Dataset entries
+++
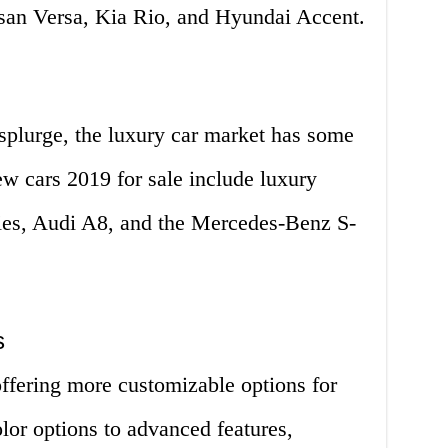
ssan Versa, Kia Rio, and Hyundai Accent.
splurge, the luxury car market has some
w cars 2019 for sale include luxury
es, Audi A8, and the Mercedes-Benz S-
s
offering more customizable options for
lor options to advanced features,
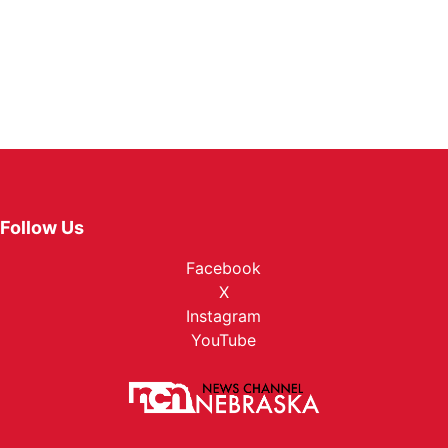
Follow Us
Facebook
X
Instagram
YouTube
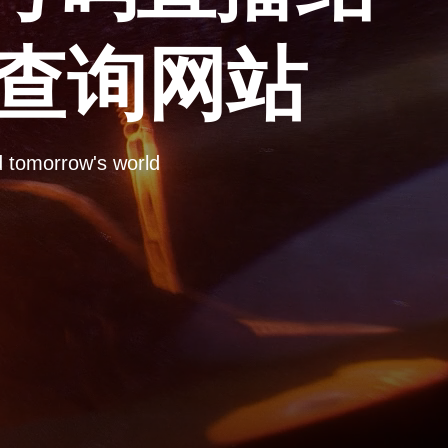
彩查询网站
omorrow's world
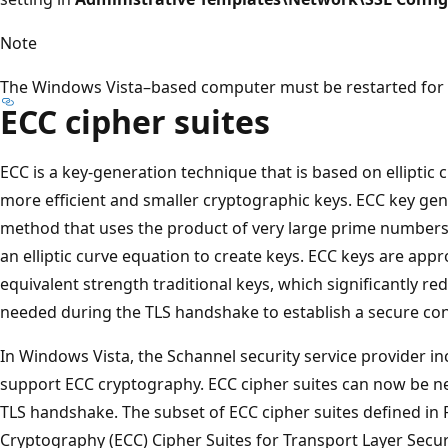
Note
The Windows Vista–based computer must be restarted for a
ECC cipher suites
ECC is a key-generation technique that is based on elliptic 
more efficient and smaller cryptographic keys. ECC key gene
method that uses the product of very large prime numbers 
an elliptic curve equation to create keys. ECC keys are appr
equivalent strength traditional keys, which significantly r
needed during the TLS handshake to establish a secure co
In Windows Vista, the Schannel security service provider in
support ECC cryptography. ECC cipher suites can now be ne
TLS handshake. The subset of ECC cipher suites defined in R
Cryptography (ECC) Cipher Suites for Transport Layer Securi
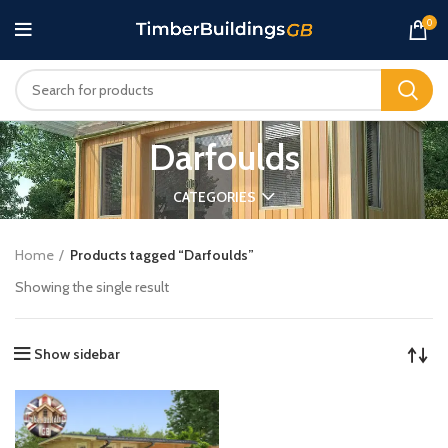
0
Darfoulds
CATEGORIES
Home
Products tagged “Darfoulds”
Showing the single result
Show sidebar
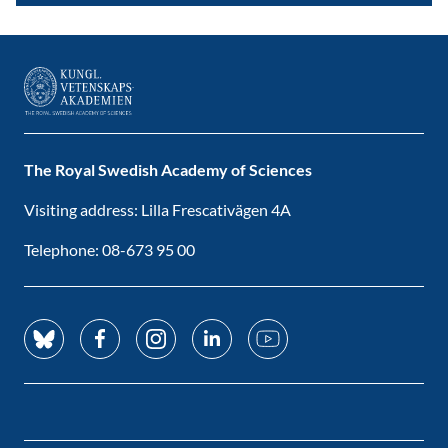
The Royal Swedish Academy of Sciences
Visiting address: Lilla Frescativägen 4A
Telephone: 08-673 95 00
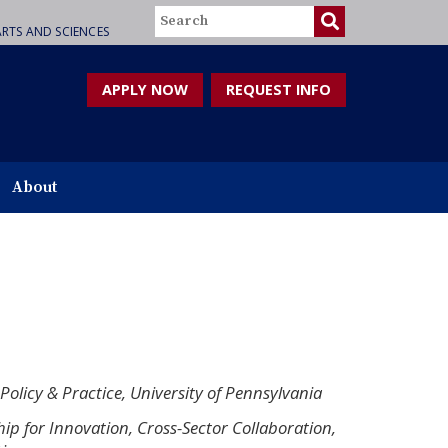
Search
RTS AND SCIENCES
APPLY NOW
REQUEST INFO
About
 Policy & Practice, University of Pennsylvania
hip for Innovation, Cross-Sector Collaboration,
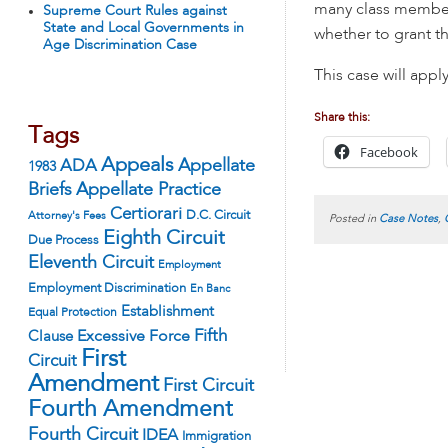
many class member
Supreme Court Rules against
State and Local Governments in
whether to grant th
Age Discrimination Case
This case will appl
Share this:
Tags
Facebook
Appeals
ADA
Appellate
1983
Appellate Practice
Briefs
Certiorari
D.C. Circuit
Attorney's Fees
Posted in
Case Notes
,
Eighth Circuit
Due Process
Eleventh Circuit
Employment
Employment Discrimination
En Banc
Establishment
Equal Protection
Fifth
Excessive Force
Clause
First
Circuit
Amendment
First Circuit
Fourth Amendment
Fourth Circuit
IDEA
Immigration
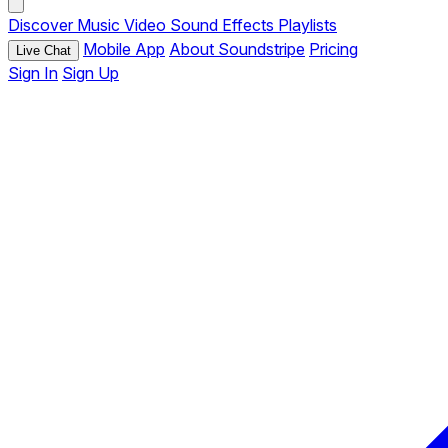
Discover
Music
Video
Sound Effects
Playlists
Mobile App
About Soundstripe
Pricing
Live Chat
Sign In
Sign Up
+++
PROBLEM STATEMENT:
Only a number is wanted here: how many lines in the data above include the string "that"?

RESPONSE BOX:
2